Meet a New Canuck: Anders Nilsson
The Canucks made a splash in free agency this summer, adding a number of players to their 29th-placed roster. Among those is Swedish netminder Anders Nilsson. While perhaps not of the same caliber of centre Sam Gagner, or even defender Michael Del Zotto, Nilsson is nonetheless worth taking note of.
After having lost Ryan Miller in free agency to the Anaheim Ducks, the Canucks went out and signed Nilsson to a two-year, $5 million contract to serve as a platoon to likely-starter Jacob Markstrom. Nilsson was drafted by the New York Islanders in the third round, 62nd overall, of the 2009 NHL Entry Draft, and has since been a member of three different organizations prior to signing in Vancouver – the Islanders, the Edmonton Oilers, and the Buffalo Sabres. His career numbers over that time, 78 games, aren’t spectacular, with a goals-against-average of 2.94 and a save percentage of .923. However, it’s his more recent results that are a bit more exciting.
In 26 games last season with the Buffalo Sabres, Nilsson put up a .923 save percentage, as well as a goals-against-average of 2.67. Considering the Sabres finished 26th overall in the league standings, 21st in goals against, and 26th in CorsiFor%, those numbers come off as exceptional. While hardly an enormous sample size, it is certainly enough to warrant taking a gamble on, especially one that is relatively low-risk.
This is not the first time that Nilsson and Markstrom have worked together as a tandem. In 2010 at the World Junior Hockey Championships, Nilsson backed up Markstrom for Team Sweden, playing in one game at the tournament. Though Nilsson allowed three goals in his one start, the team did end up taking home a bronze medal.

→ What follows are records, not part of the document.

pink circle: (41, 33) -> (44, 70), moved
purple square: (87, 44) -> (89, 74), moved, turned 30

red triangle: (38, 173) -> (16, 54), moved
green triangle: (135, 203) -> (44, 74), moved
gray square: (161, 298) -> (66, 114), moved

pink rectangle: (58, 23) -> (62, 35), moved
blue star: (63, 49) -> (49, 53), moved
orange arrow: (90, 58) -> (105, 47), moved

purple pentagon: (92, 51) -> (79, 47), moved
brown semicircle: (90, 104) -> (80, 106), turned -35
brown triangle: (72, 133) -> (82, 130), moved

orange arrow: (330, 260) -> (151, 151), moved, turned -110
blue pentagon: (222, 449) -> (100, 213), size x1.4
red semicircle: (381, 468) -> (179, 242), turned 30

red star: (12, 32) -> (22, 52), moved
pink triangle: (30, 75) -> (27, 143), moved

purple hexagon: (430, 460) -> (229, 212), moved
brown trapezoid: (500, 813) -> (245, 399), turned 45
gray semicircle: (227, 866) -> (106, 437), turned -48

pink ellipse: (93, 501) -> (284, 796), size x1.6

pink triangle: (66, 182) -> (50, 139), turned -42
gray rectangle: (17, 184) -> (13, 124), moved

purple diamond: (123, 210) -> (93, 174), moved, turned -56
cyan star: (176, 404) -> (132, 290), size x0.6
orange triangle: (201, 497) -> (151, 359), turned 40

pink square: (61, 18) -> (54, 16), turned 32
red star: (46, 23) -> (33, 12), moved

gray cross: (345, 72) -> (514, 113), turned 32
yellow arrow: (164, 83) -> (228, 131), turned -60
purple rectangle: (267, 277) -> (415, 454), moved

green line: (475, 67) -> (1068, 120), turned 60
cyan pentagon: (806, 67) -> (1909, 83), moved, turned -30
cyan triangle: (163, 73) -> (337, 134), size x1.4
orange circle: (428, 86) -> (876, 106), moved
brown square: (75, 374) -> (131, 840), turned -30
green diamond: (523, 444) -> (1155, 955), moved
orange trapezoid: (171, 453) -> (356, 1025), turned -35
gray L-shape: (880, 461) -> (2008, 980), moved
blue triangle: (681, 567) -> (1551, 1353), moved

While it seems probable that Markstrom will be handed the starter’s job off the bat, his resume isn’t exactly sterling: over the course of 107 NHL contests, he has put up a 2.91 goal-against-average, and a save percentage of .906. Additionally, throughout his Canucks tenure, he’s never put up a save percentage higher than .915, which is what he managed in 32 games in 2015-16. Should the 27-year-old falter early, the door will be wide open for Nilsson to take the job as the team’s number one goaltender.
The signing of Nilsson may not have been the flashiest move of the summer, but it has the potential to be one that pays off in the long run.